Lo sviluppo del settore informale permette la sopravvivenza a molte persone che altrimenti non guadagnerebbero abbastanza per vivere, perché senza lavoro, o con stipendi per nulla adeguati al costo della vita, che arriva a livelli italiani. Tanto per citare alcuni esempi, un professore a Luanda guadagna circa 50 dollari al mese, nelle province molto meno. Ma l’affitto di una casa costa almeno 300 dollari. E non si parla nemmeno di case “vere”: per quelle si pagano dai 2.000 ai 10.000 dollari al mese.

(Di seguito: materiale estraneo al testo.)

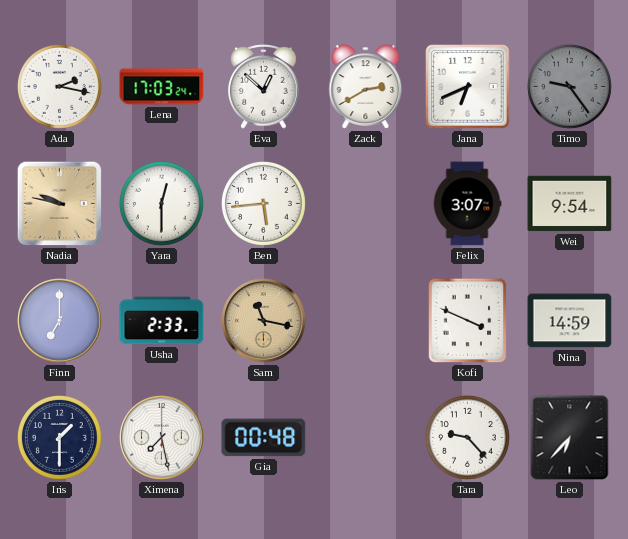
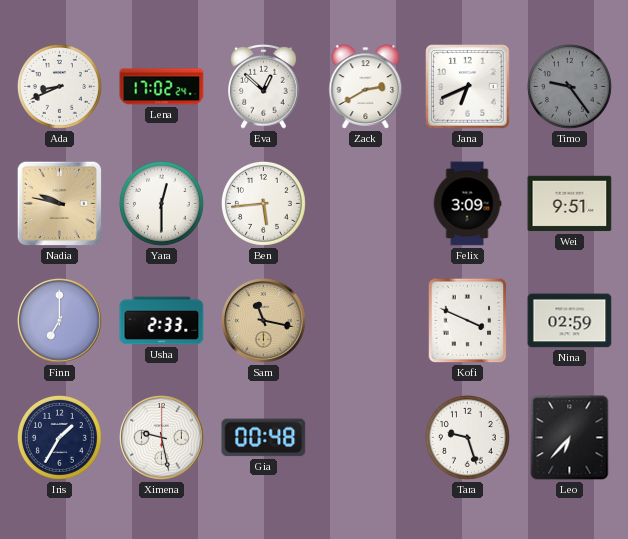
Ada: 2:17 -> 8:41
Lena: 17:03 -> 17:02
Felix: 3:07 -> 3:09
Wei: 9:54 -> 9:51
Nina: 14:59 -> 02:59
Iris: 1:30 -> 1:35
Ximena: 7:28 -> 9:28
Tara: 9:23 -> 9:27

Un altro problema è che lo stipendio statale (da 20 a 100 dollari mensili, a seconda delle qualifiche) arriva spesso in ritardo, così da costringere i capifamiglia – o le mogli – a svolgere attività parallele. Allora coi pochi soldi guadagnati si compra un po’ di farina e si vendono frittelle. Chi invece è senza lavoro, e non sono pochi, offre i propri servizi a chi può comprarli, come i “lustrascarpe” che, seduti sulla latta vuota del latte condensato, con il lucido in mano cercano tra i piedi della gente scarpe impolverate da pulire. Oppure i sarti con la macchina da cucire in mezzo alla strada, o i parrucchieri il cui negozio consiste in una sedia e un cartello salão de beleza ad un qualunque incrocio della città.

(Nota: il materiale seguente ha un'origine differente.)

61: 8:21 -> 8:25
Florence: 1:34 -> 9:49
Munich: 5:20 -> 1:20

A parte il pane, la farina di miglio, qualche pesce pescato direttamente al porto, tutto il resto è caro a tal punto  da render alcuni acquisti proibitivi anche con uno stipendio italiano. Luanda, con le dovute proporzioni, è una delle tre città più care al mondo, e con gli stipendi locali i 50 dollari all’anno che costa la scuola di ciascun figlio, diventano una somma a volte impossibile.

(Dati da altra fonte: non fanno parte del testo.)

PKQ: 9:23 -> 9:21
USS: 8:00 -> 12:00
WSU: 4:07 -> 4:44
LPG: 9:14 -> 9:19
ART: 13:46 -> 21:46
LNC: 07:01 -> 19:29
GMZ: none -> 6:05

Quando una persona che lavora si ammala capita anche che tutta la famiglia non mangi, perché alla mancanza di quei pochi kwanza portati a casa si sommano quelli spesi per le medicine che, non a caso, possono essere comprate anche sfuse, in singole compresse o in cucchiai di sciroppo.

E’ prevista un’assistenza ospedaliera pubblica, ma non sempre funziona; inoltre non tutti hanno a disposizione i 5 kwanza (l’equivalente di 500 lire) richiesti ad esempio, per le urgenze alla maternità.